The single-location film is a tough nut for even the most veteran director, but Knight shows an uncanny confidence in only his second feature behind the camera. Known mainly for his gritty screenplays such as Eastern Promises and Dirty Pretty Things, Knight shows his precise hand and a ton of guts in guiding a movie set entirely behind the wheel of a moving vehicle. It's a different sort of role for Hardy, as well, one that demands an exacting level of emotional control for his is the only face we're going to see, and one slip up means the whole thing could go astray.

Hardy is Ivan Locke, a top construction expert on the verge of the biggest concrete pour in Europe's history. It will make or break the company he works for, and on the eve it's to take place he hops in his BMW and skips town to London. Understandably, this freaks out his colleagues who are used to relying on the typically dependable Locke, but he's determined to get somewhere important. All we know at first is that it's to see a woman (voiced by Olivia Colman), and it must be that night. We also know that Locke has a family; a wife (Ruth Wilson) who is waiting for him at home and two boys (Tom Holland and Bill Milner) who are anxious for Dad's arrival so they can watch the big soccer match.

But Locke isn't coming home, and it's clear that this man, who seems like a good and decent person, is risking everything to fix a major screw-up. His personal and professional life is at stake through every mile of his journey, and Knight, who also penned the screenplay, ratchets up the tension or flips it around with every phone call Locke receives. It may not sound all that interesting to watch Hardy talk on his car phone for the duration, but Knight smartly doles out just enough new information that nothing stays dormant for long. What becomes obvious is that Locke is a man who has always prided himself on self-control, and a momentary lapse in judgment has shaken his sense of self. "I'll fix it and it'll all go back to normal", he says with a certainty that borders on delusional. As Locke scrambles to assuage the fears of his nervous assistant, who must now handle the job alone, he must also calm down the woman he's racing towards while trying to hold his family together. The less said about the exact details the better, as Knight and Hardy guide us along deliberately through Locke's soulful journey. There are details revealed about Locke that will constantly alter our perceptions of him and the people who populate his life. His atypical actions have everyone on edge, and they bring us to the edge our seats, too.
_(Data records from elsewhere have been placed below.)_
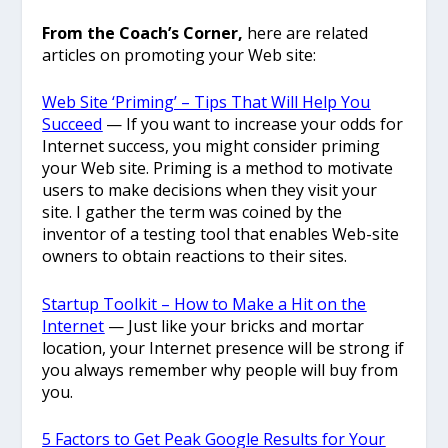
From the Coach’s Corner,
here are related
articles on promoting your Web site:
Web Site ‘Priming’ – Tips That Will Help You
Succeed
— If you want to increase your odds for
Internet success, you might consider priming
your Web site. Priming is a method to motivate
users to make decisions when they visit your
site. I gather the term was coined by the
inventor of a testing tool that enables Web-site
owners to obtain reactions to their sites.
Startup Toolkit – How to Make a Hit on the
Internet
— Just like your bricks and mortar
location, your Internet presence will be strong if
you always remember why people will buy from
you.
5 Factors to Get Peak Google Results for Your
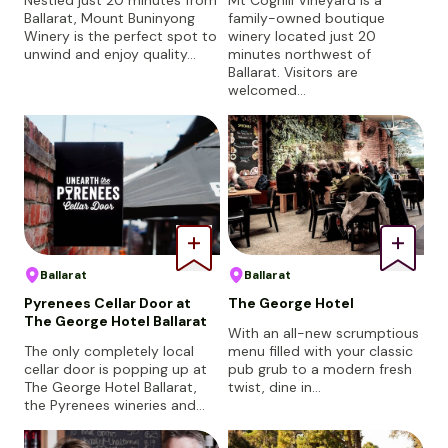
Ballarat, Mount Buninyong
family-owned boutique
Winery is the perfect spot to
winery located just 20
unwind and enjoy quality…
minutes northwest of
Ballarat. Visitors are
welcomed…
Ballarat
Ballarat
Pyrenees Cellar Door at
The George Hotel
The George Hotel Ballarat
With an all-new scrumptious
The only completely local
menu filled with your classic
cellar door is popping up at
pub grub to a modern fresh
The George Hotel Ballarat,
twist, dine in…
the Pyrenees wineries and…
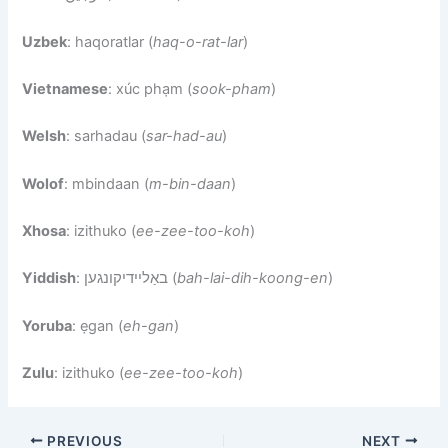
Uzbek
: haqoratlar (
haq-o-rat-lar
)
Vietnamese
: xúc phạm (
sook-pham
)
Welsh
: sarhadau (
sar-had-au
)
Wolof
: mbindaan (
m-bin-daan
)
Xhosa
: izithuko (
ee-zee-too-koh
)
Yiddish
: באַליידיקונגען (
bah-lai-dih-koong-en
)
Yoruba
: ẹgan (
eh-gan
)
Zulu
: izithuko (
ee-zee-too-koh
)
PREVIOUS
NEXT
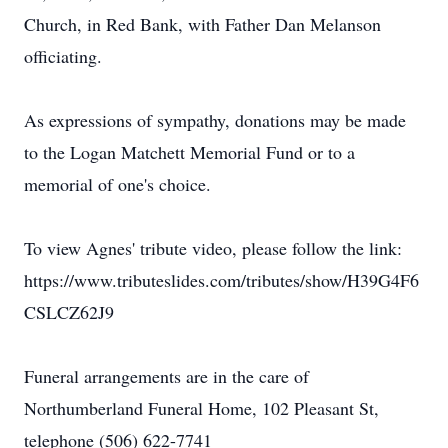
Church, in Red Bank, with Father Dan Melanson
officiating.
As expressions of sympathy, donations may be made
to the Logan Matchett Memorial Fund or to a
memorial of one's choice.
To view Agnes' tribute video, please follow the link:
https://www.tributeslides.com/tributes/show/H39G4F6
CSLCZ62J9
Funeral arrangements are in the care of
Northumberland Funeral Home, 102 Pleasant St,
telephone (506) 622-7741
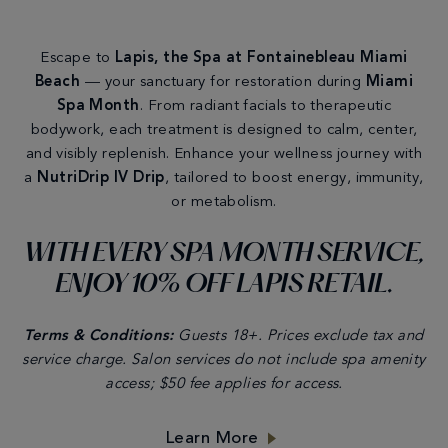
Escape to
Lapis, the Spa at Fontainebleau
Miami
Beach
— your sanctuary for restoration during
Miami
Spa Month
. From radiant facials to therapeutic
bodywork, each treatment is designed to calm, center,
and visibly replenish. Enhance your wellness journey with
a
NutriDrip IV Drip
, tailored to boost energy, immunity,
or metabolism.
WITH EVERY SPA MONTH SERVICE,
ENJOY 10% OFF LAPIS RETAIL.
Terms & Conditions:
Guests 18+. Prices exclude tax and
service charge. Salon services do not include spa amenity
access; $50 fee applies for access.
Learn More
It's rare that Locke takes us outside of the vehicle, but when he does the gorgeous, nocturnal cinematography only deepens the mood; sinking us further into Locke's plight. It's amazing how much one can learn about a man in a scant 90 minutes, but we know everything about Locke by the time the movie is done. All of his failings and strengths laid bare for us to see and judge; we know why he seems so eager to make hard decisions regardless of the personal cost. Where the story skids off the road is during Locke's imagined conversations with his deadbeat father. They seem like overkill, making a point about Locke's character that Hardy is more than capable of getting across. His performance here is understated, controlled, and he owns every single moment.

Other than a few false notes, Locke is impressively bold; as thrilling as it is resonant. If nothing else it marks daring new territory for Hardy and Knight alike.